◆ TASK INPUTS
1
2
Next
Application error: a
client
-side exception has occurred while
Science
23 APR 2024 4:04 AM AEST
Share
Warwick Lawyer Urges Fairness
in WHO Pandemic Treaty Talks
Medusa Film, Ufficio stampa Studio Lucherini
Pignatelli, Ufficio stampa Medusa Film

...

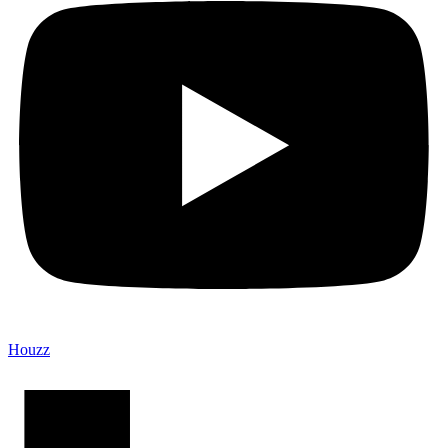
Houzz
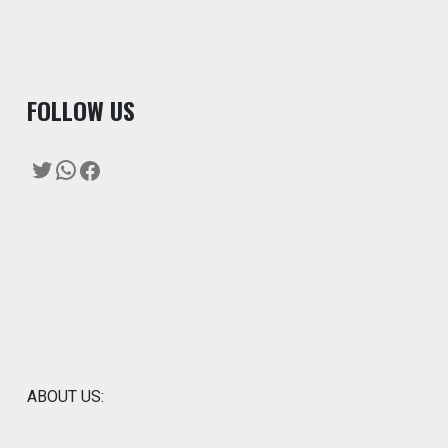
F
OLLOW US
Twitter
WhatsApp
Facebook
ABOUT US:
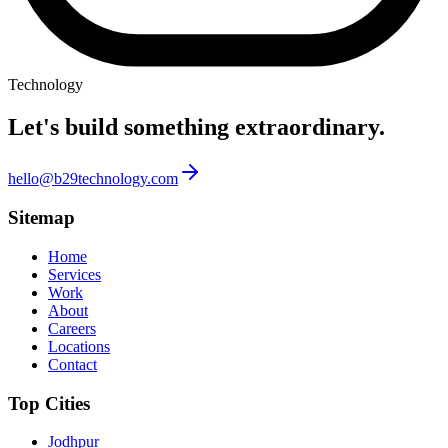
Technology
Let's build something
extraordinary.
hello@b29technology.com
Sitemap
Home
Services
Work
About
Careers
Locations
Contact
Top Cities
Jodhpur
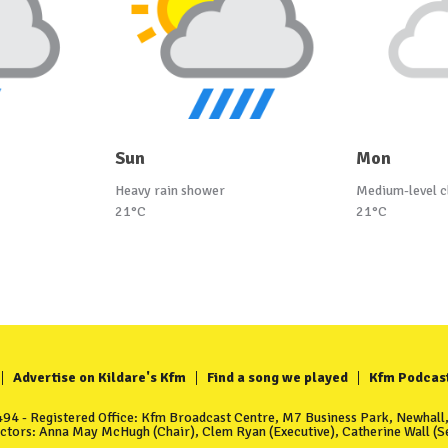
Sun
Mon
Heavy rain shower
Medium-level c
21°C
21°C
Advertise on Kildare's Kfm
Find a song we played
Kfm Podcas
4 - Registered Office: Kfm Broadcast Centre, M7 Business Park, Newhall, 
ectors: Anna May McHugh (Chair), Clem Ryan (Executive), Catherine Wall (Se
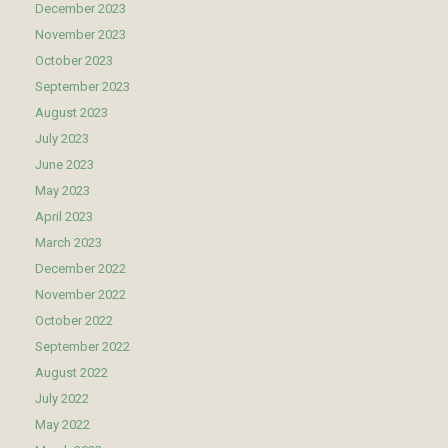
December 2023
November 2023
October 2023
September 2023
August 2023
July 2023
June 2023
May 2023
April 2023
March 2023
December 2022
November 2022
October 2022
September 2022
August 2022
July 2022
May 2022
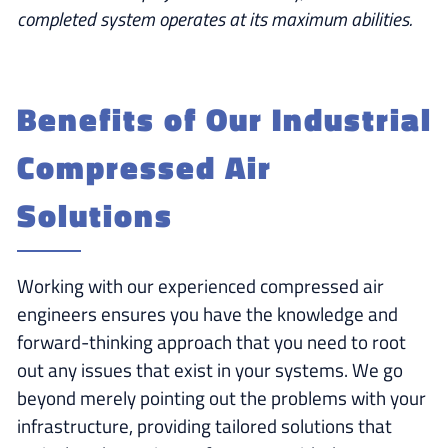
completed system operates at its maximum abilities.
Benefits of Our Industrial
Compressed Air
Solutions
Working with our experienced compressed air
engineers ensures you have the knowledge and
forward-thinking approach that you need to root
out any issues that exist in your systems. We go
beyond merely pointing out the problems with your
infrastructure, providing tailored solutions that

---

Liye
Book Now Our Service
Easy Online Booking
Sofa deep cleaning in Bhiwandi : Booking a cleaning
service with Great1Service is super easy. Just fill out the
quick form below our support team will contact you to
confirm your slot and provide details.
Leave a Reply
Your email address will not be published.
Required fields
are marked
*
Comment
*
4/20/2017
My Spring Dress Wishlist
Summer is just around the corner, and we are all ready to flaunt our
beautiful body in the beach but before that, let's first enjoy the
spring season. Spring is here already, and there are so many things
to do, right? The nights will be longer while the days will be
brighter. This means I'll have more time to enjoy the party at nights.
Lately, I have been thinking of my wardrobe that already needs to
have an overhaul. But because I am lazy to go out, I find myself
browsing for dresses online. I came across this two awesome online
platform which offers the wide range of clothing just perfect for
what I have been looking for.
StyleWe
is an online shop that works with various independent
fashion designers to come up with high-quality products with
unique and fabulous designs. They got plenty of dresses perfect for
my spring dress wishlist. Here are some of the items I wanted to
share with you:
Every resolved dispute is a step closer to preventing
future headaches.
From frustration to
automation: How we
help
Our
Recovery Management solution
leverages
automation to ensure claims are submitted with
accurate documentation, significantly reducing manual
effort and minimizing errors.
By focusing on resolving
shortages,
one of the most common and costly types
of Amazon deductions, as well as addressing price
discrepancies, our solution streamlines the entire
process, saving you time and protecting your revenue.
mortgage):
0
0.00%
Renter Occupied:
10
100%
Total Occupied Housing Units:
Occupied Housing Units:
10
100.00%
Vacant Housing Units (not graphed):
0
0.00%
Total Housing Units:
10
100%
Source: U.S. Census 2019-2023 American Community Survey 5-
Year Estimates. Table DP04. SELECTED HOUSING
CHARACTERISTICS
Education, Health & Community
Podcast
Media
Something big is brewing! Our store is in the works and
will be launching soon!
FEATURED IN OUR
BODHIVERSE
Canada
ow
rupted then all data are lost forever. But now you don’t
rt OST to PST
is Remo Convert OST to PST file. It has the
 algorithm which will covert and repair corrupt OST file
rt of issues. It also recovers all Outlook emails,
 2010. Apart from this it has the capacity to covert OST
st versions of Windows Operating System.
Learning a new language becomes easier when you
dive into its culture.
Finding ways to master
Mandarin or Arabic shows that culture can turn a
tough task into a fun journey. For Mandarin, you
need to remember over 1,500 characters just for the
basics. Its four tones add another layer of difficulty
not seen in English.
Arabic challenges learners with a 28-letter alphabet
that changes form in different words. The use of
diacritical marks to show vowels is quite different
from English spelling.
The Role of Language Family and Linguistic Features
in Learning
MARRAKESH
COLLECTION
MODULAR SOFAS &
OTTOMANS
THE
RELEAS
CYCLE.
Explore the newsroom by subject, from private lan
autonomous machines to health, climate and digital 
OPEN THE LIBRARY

◆ THE PROBLEM
Drop the pictures; return the lines above from the line containing "August 2022" to the line containing "infrastructure, providing tailored", both included, exactly.

◆ WORKED SOLUTION
August 2022
July 2022
May 2022
completed system operates at its maximum abilities.
Benefits of Our Industrial
Compressed Air
Solutions
Working with our experienced compressed air
engineers ensures you have the knowledge and
forward-thinking approach that you need to root
out any issues that exist in your systems. We go
beyond merely pointing out the problems with your
infrastructure, providing tailored solutions that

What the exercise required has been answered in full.